The agent needs to judge its own outputs before presenting them. Not “let me check my answer” as a prompt hack — actual evaluation with external grounding.

Graceful Failure

When an agent gets stuck, it should:

Recognize it’s stuck (not loop forever)
Identify why (not just retry the same thing)
Either try a different approach or ask for help

That third one is crucial and almost never implemented. The best agents should know when to say “I can’t do this, here’s what I tried, here’s where I’m stuck.”

So What Should We Build?

Stop chasing “full autonomy.” Build reliable semi-autonomous systems:

Clear boundaries — Define exactly what the agent can and cannot do.
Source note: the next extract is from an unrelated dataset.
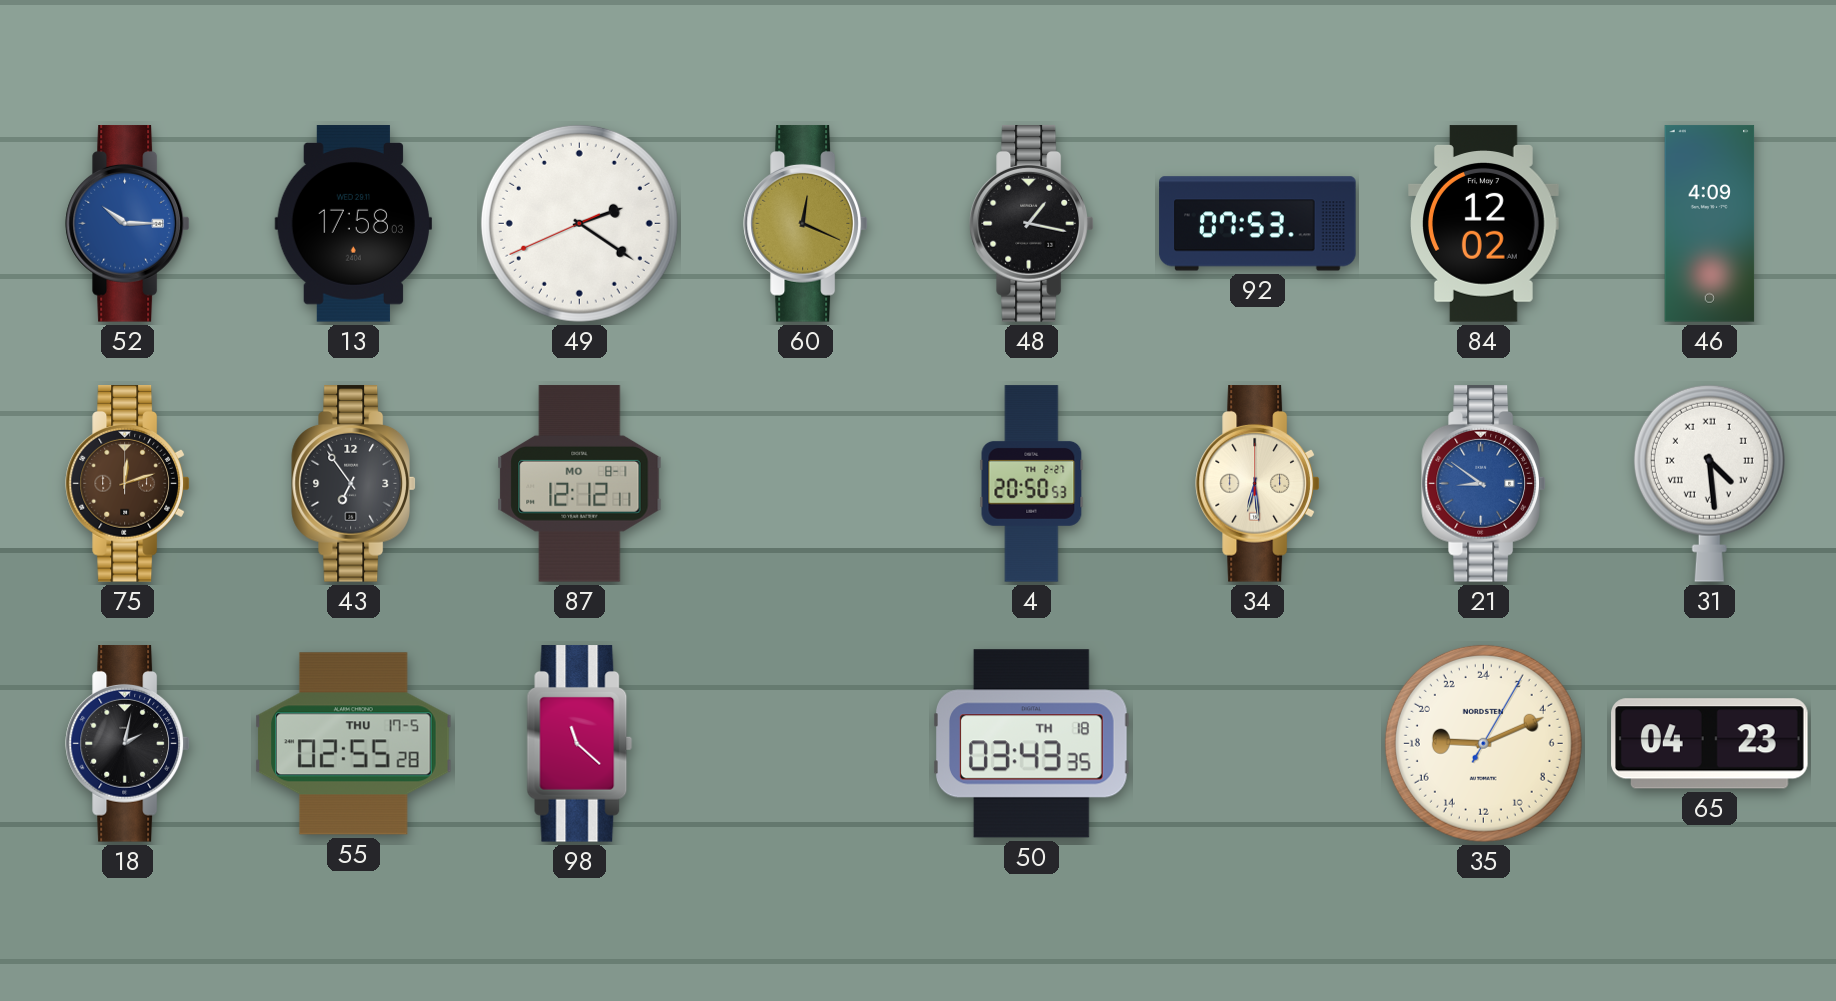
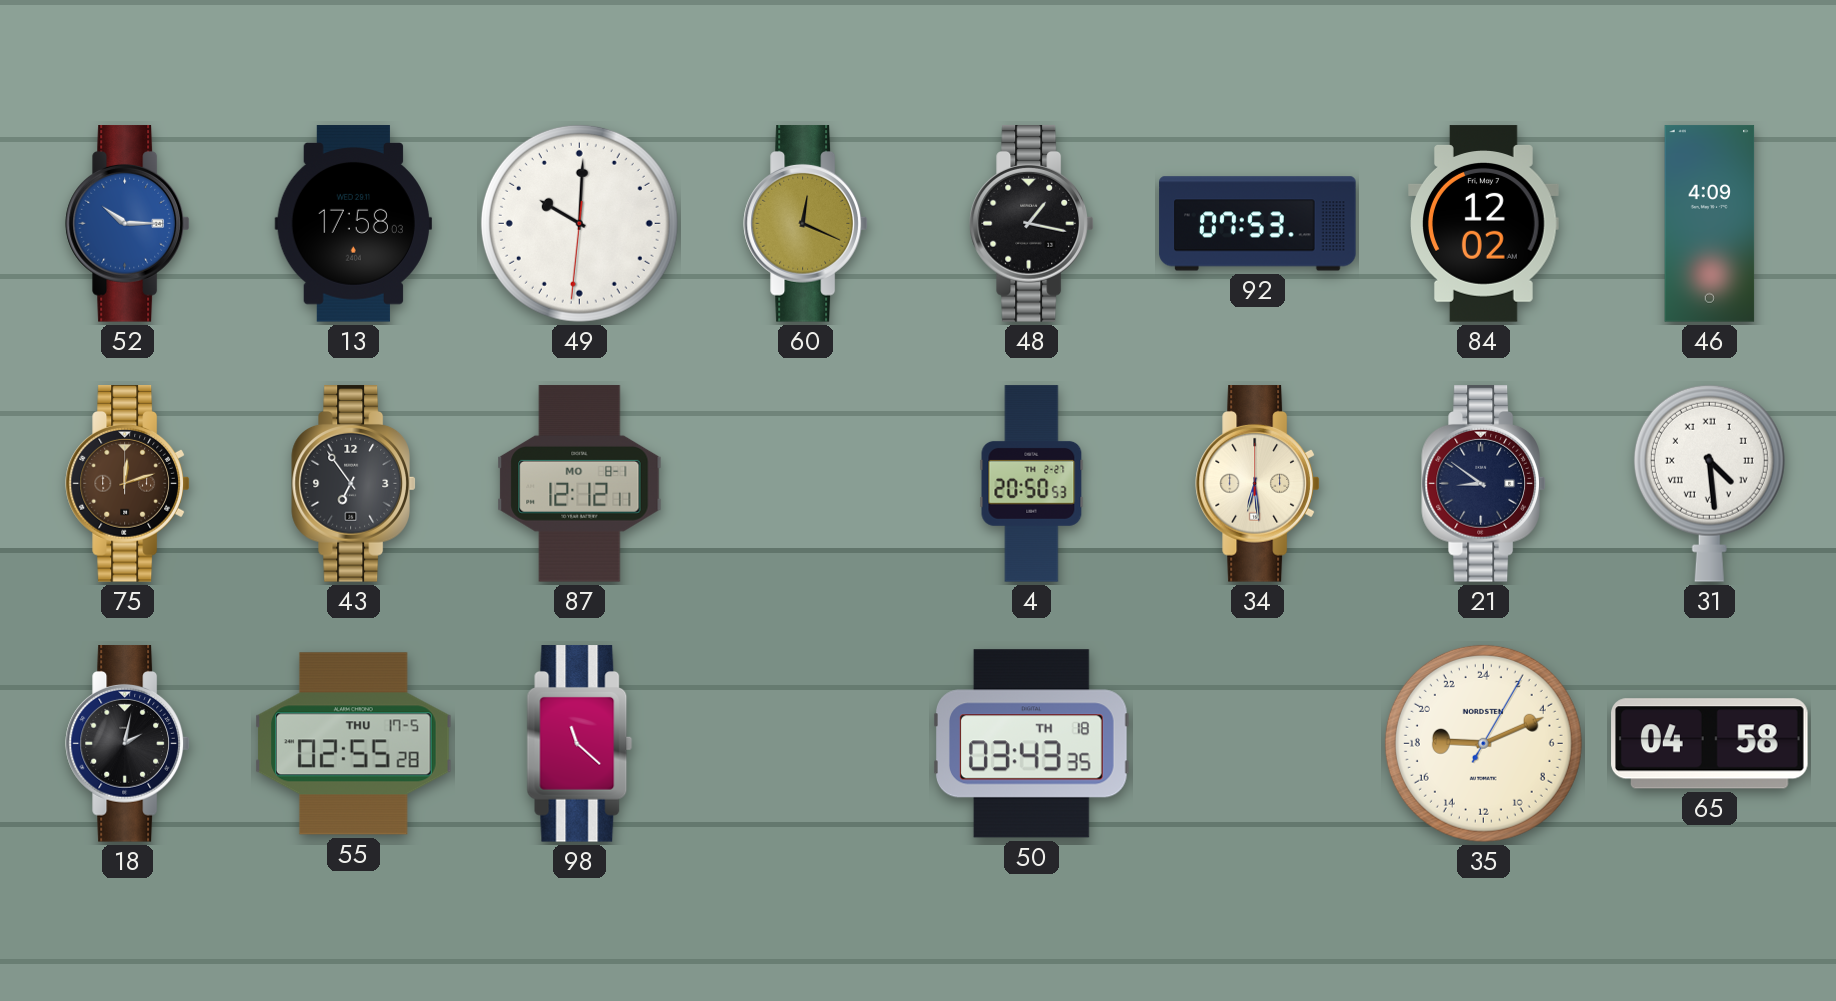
49: 2:20 -> 10:00
21 dial: blue -> navy
65: 04:23 -> 04:58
No open-ended “figure it out.”
Human-in-the-loop — For high-stakes decisions, the agent proposes, the human approves.
Explicit workflows with flexible execution — The steps are defined, but the agent has freedom in how it executes each step.
Observable behavior — Log every decision, every tool call, every reasoning step. If you can’t debug it, you can’t trust it.

# Honest agent architecture
agent:
  capabilities:
    - search_documents
    - summarize_text
    - draft_response
  constraints:
    - max_tool_calls: 10
    - max_cost: $0.50
    - require_human_approval: true
    # when: confidence < 0.8
    # ^ This would be great if we could actually measure it
  fallback: "escalate_to_human"

The Uncomfortable Truth

The gap between “AI agent” marketing and “AI agent” reality is enormous. We’re selling autonomy and shipping automation.

Automation is valuable. Extremely valuable. But it’s not the same thing.